__ACTIVITY__:
Pick out the lines below that include the string "coordinates".

__SUPPLIED DATA__:

--------------------

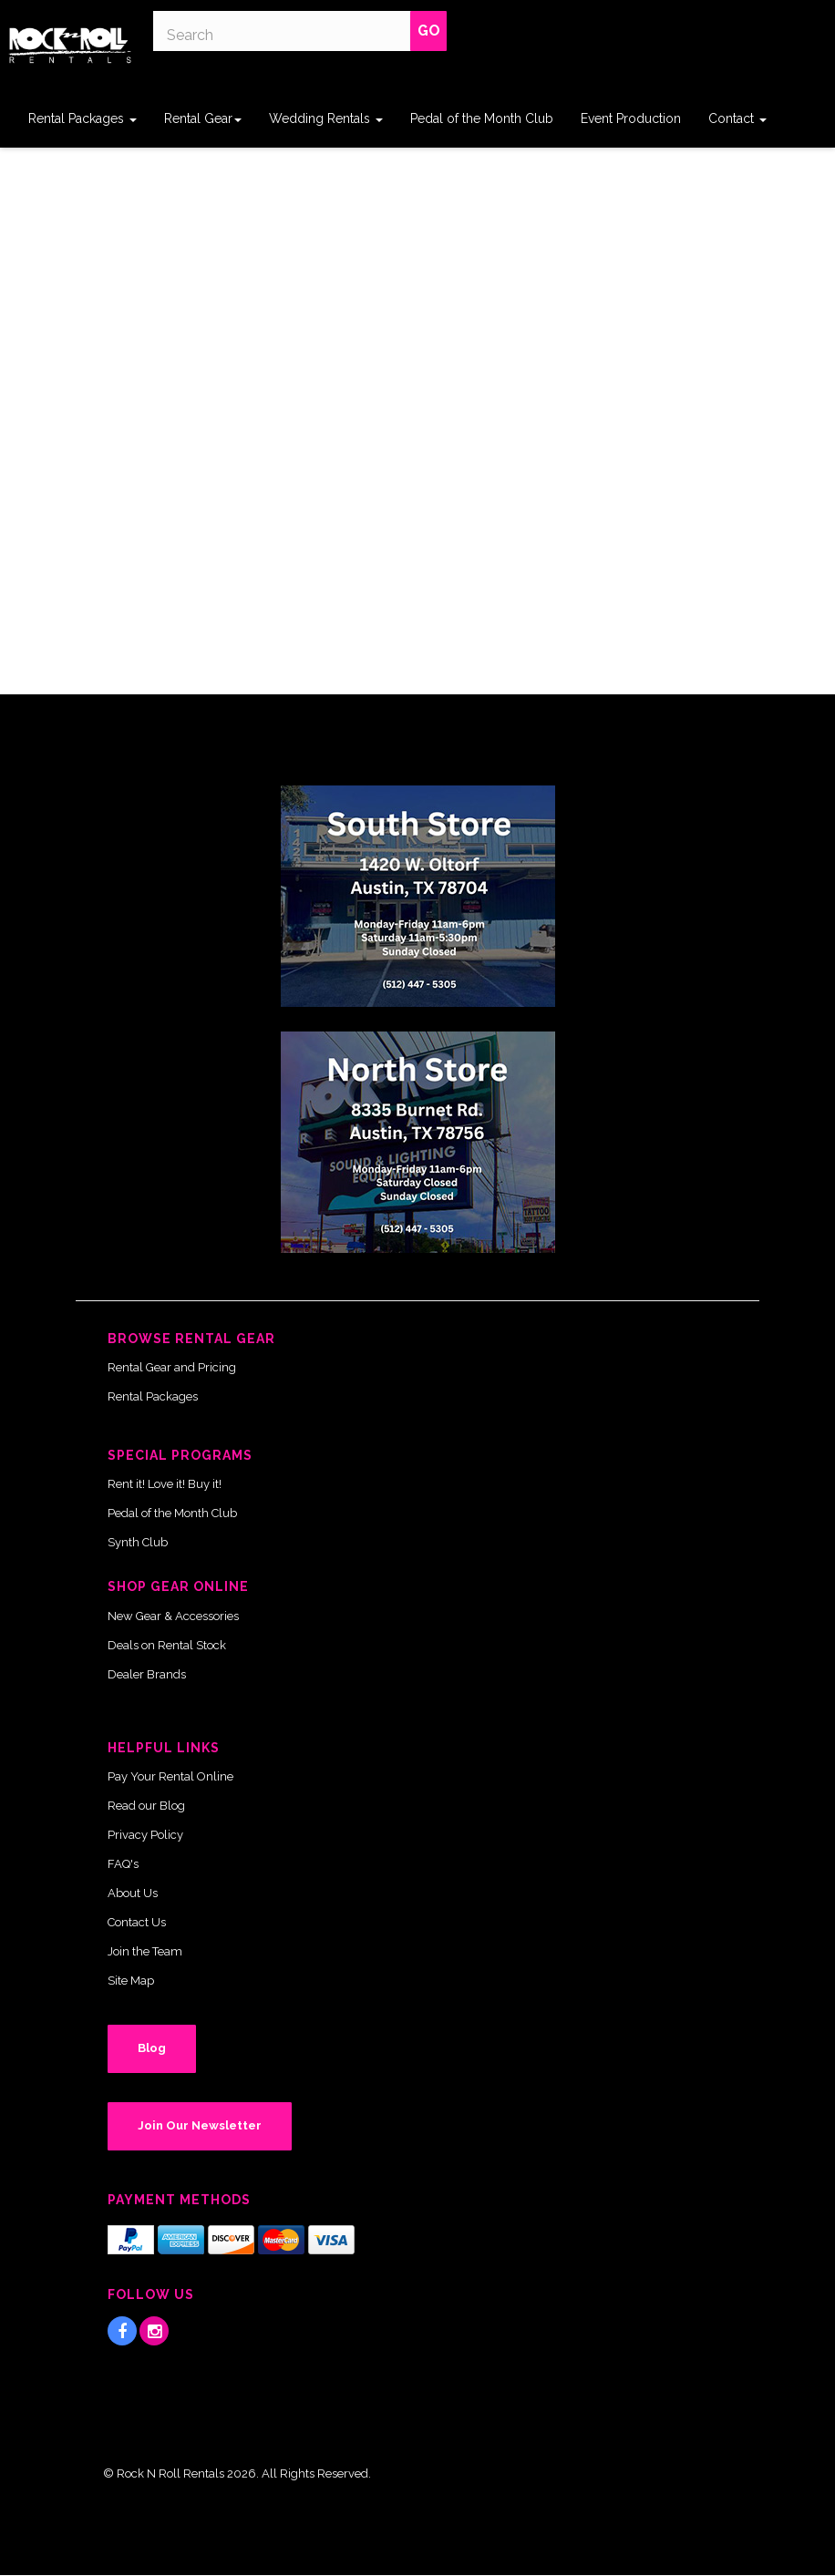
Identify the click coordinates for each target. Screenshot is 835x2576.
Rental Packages (82, 118)
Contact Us (137, 1922)
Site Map (131, 1980)
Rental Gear (203, 118)
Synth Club (138, 1542)
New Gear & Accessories (173, 1616)
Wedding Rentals (326, 118)
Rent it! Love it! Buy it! (165, 1484)
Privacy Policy (145, 1835)
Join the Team (145, 1951)
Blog (152, 2048)
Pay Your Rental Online (170, 1776)
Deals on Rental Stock (167, 1645)
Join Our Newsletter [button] (200, 2125)
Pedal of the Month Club (481, 118)
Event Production (631, 118)
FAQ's (123, 1864)
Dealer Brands (147, 1674)
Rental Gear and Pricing (172, 1367)
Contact (737, 118)
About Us (133, 1893)
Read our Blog (146, 1805)
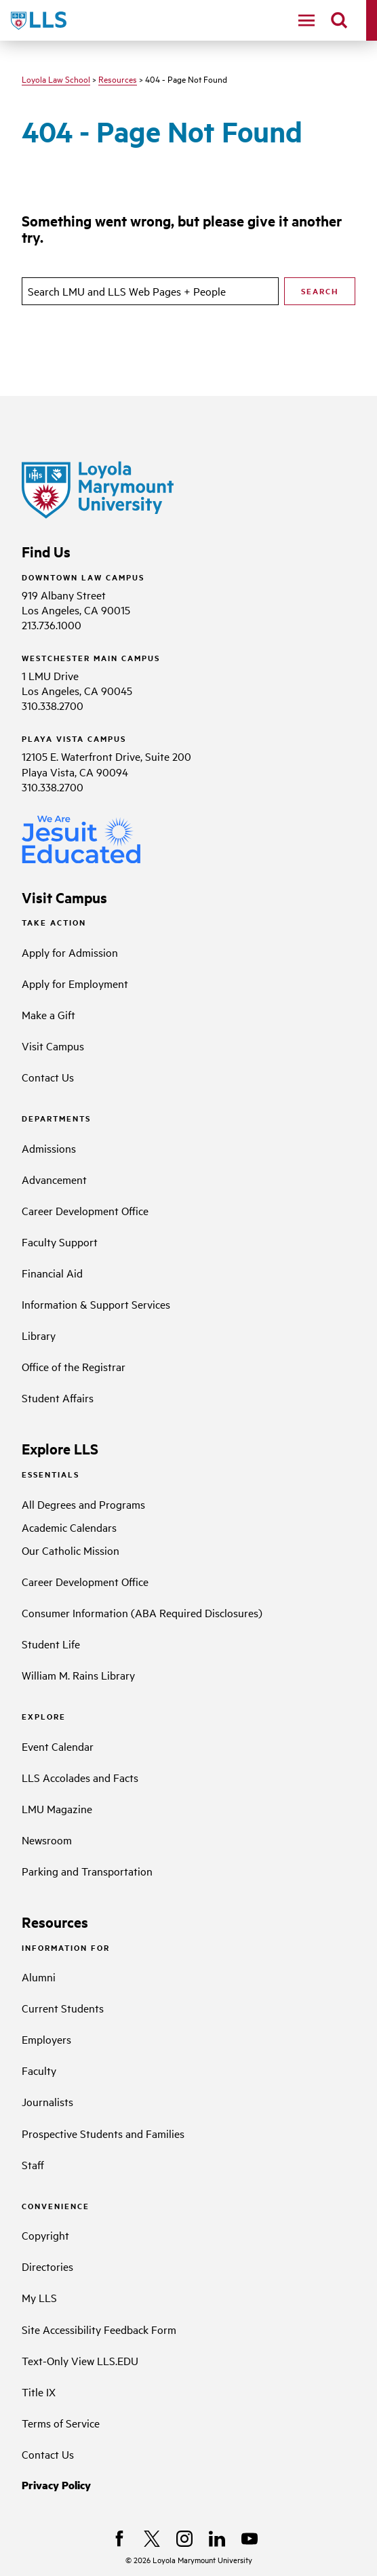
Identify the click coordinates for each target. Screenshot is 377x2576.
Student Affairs (58, 1397)
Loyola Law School (56, 79)
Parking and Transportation (87, 1870)
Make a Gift (48, 1014)
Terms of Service (61, 2422)
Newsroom (47, 1839)
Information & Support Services (96, 1303)
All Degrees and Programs (83, 1504)
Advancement (54, 1179)
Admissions (49, 1148)
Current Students (63, 2007)
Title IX (39, 2391)
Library (39, 1335)
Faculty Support (60, 1241)
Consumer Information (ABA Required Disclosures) (142, 1612)
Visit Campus (53, 1045)
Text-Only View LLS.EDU (80, 2360)
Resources (117, 79)
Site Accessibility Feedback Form (99, 2329)
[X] (152, 2538)
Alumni (39, 1976)
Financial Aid (52, 1272)
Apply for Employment (75, 983)
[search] (339, 20)
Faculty (39, 2070)
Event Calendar (58, 1746)
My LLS (39, 2297)
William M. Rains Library (78, 1674)
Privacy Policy (56, 2485)
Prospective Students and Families (103, 2133)
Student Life (51, 1643)
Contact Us (48, 1076)
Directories (47, 2266)
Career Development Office (85, 1210)
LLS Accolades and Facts (80, 1777)
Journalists (47, 2101)
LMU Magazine (57, 1808)
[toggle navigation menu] (306, 20)
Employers (46, 2039)
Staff (33, 2164)
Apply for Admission (70, 952)
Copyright (45, 2234)
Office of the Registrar (73, 1366)
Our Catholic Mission (70, 1550)
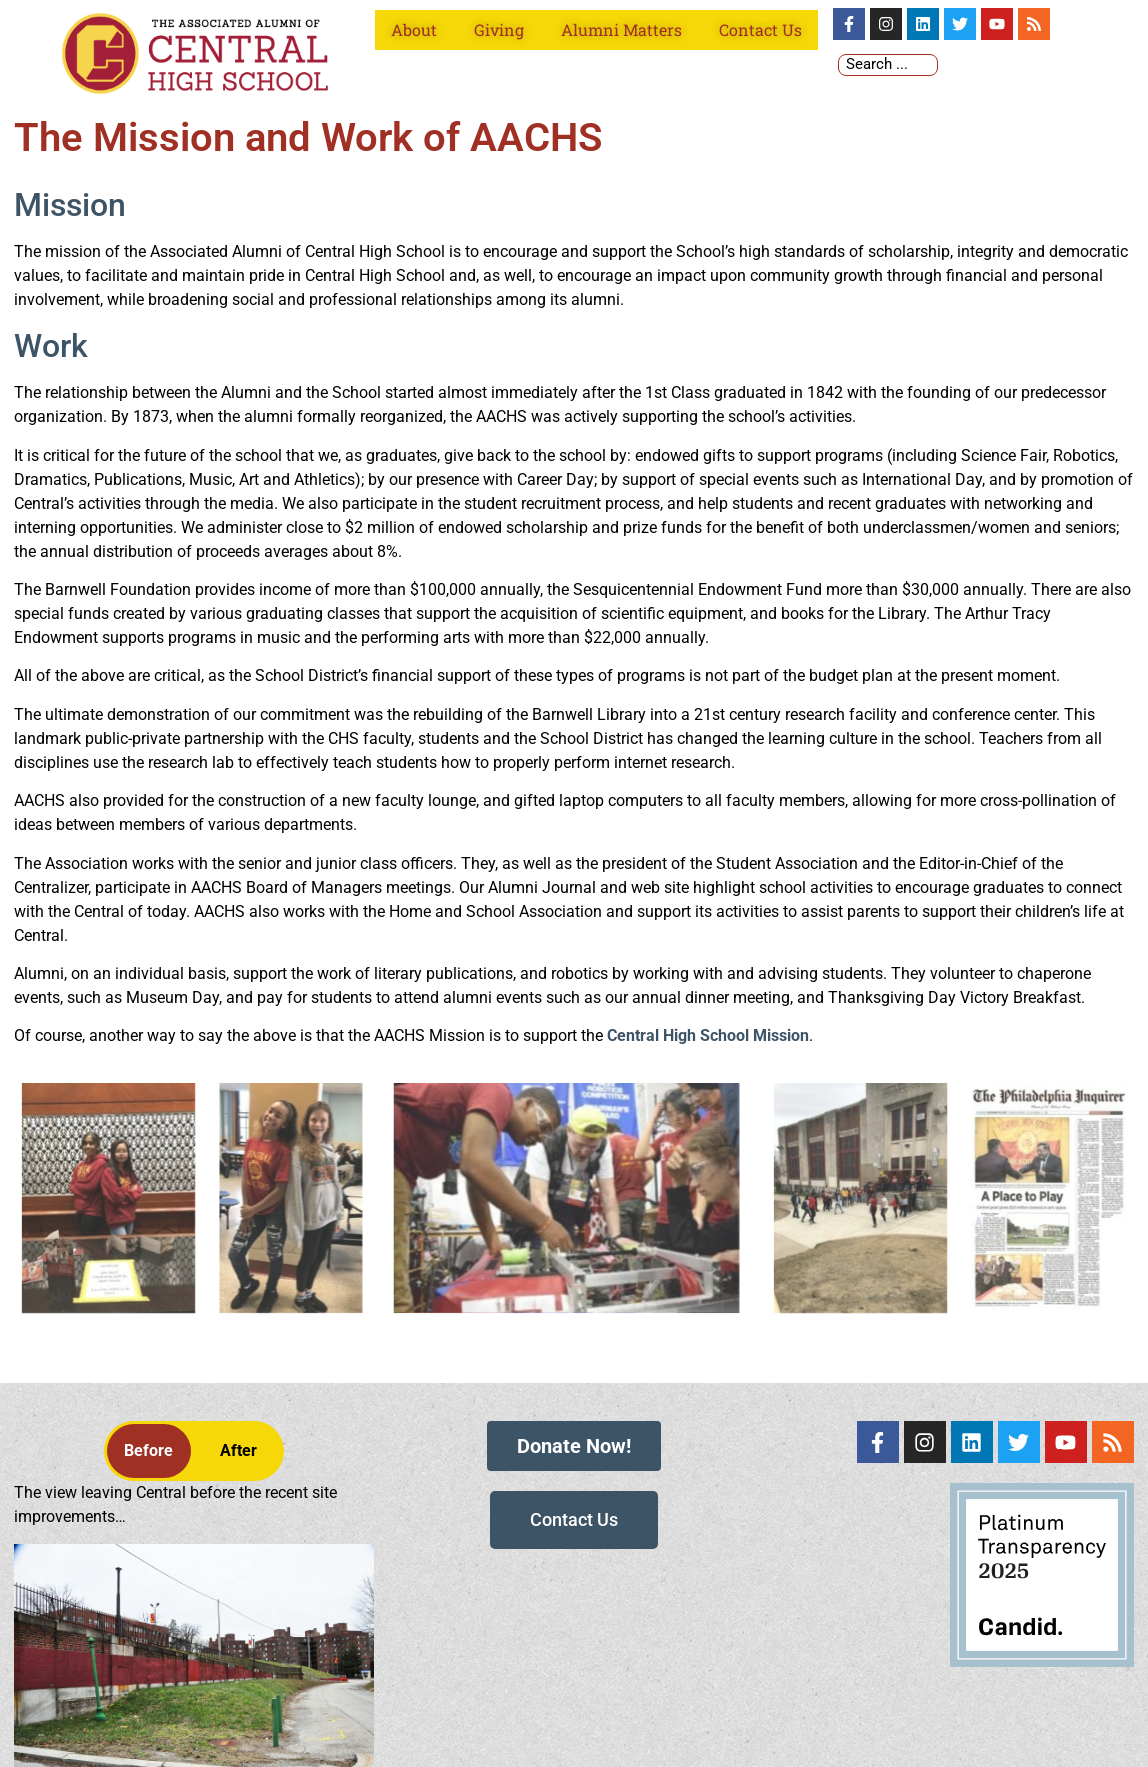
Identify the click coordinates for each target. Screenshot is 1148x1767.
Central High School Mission (708, 1035)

--------------------

__OUTPUT FOR THIS EXERCISE__:
Identify the click coordinates for each target. Screenshot is 835x2576.
Identify the click coordinates for each target. Screenshot is 377x2576.
Identify the click coordinates for each target. Screenshot is 1148x1767.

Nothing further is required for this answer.